Computer Science Notes

Computer Science Notes

CS Notes is a simple blog to keep track about CS-related stuff I consider useful.

26 Aug 2020

Notebooks in Data Science Development and other tools for reproducibility.

by Harpo MAxx (3 min read)

Thanks to my friends at DHARMA for inspiring this humble post 😊 .

In 2004 Robert Gentleman and Duncan Temple Lang wrote a BioConductor working paper called Statistical Analysis and Reproducible Research. In this paper they argued that one should tightly integrate code, methods, algorithms and narrative as closely as possible to facilitate easy reproduction and extension, this idea match perfectly with the concept of Literate programming produced by the genius mind of Donald Knuth.

D.K.

Notebooks

Literate programming (AKA notebook) has been in the Data Science scene for a while. They have become convenient for testing ideas, exploring the data, and even testing models. However, they have some limitations. As your project gets bigger, you eventually will need to move to plain old scripts.
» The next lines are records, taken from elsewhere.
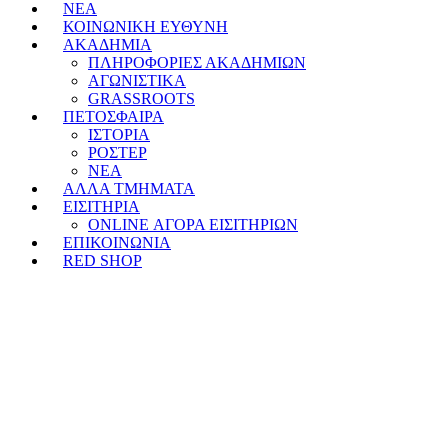
ΝΕΑ
ΚΟΙΝΩΝΙΚΗ ΕΥΘΥΝΗ
ΑΚΑΔΗΜΙΑ
ΠΛΗΡΟΦΟΡΙΕΣ ΑΚΑΔΗΜΙΩΝ
ΑΓΩΝΙΣΤΙΚΑ
GRASSROOTS
ΠΕΤΟΣΦΑΙΡΑ
ΙΣΤΟΡΙΑ
ΡΟΣΤΕΡ
ΝΕΑ
ΑΛΛΑ ΤΜΗΜΑΤΑ
ΕΙΣΙΤΗΡΙΑ
ONLINE ΑΓΟΡΑ ΕΙΣΙΤΗΡΙΩΝ
ΕΠΙΚΟΙΝΩΝΙΑ
RED SHOP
Notebooks were not created for replacing years of software engineering. The whole idea behind literate programming is to include the code for analyzing your data in your research report. The report part is way more important than the code part. In other words, if you put only a simple line of comment above your code, you are missing the literate part in literate programming. I think It would be better for you to use a plain old script and consider a real IDE. IMHO a notebook should follow a research paper’s structure with the benefits of having (hopefully) runnable code.

u-shape

An example of a notebook not providing any valuable information to the reader. These kind of notebooks clearly not follow the literate programming paradigm. Still it could be useful as a replacement of the usual presentation tools (AKA ppt)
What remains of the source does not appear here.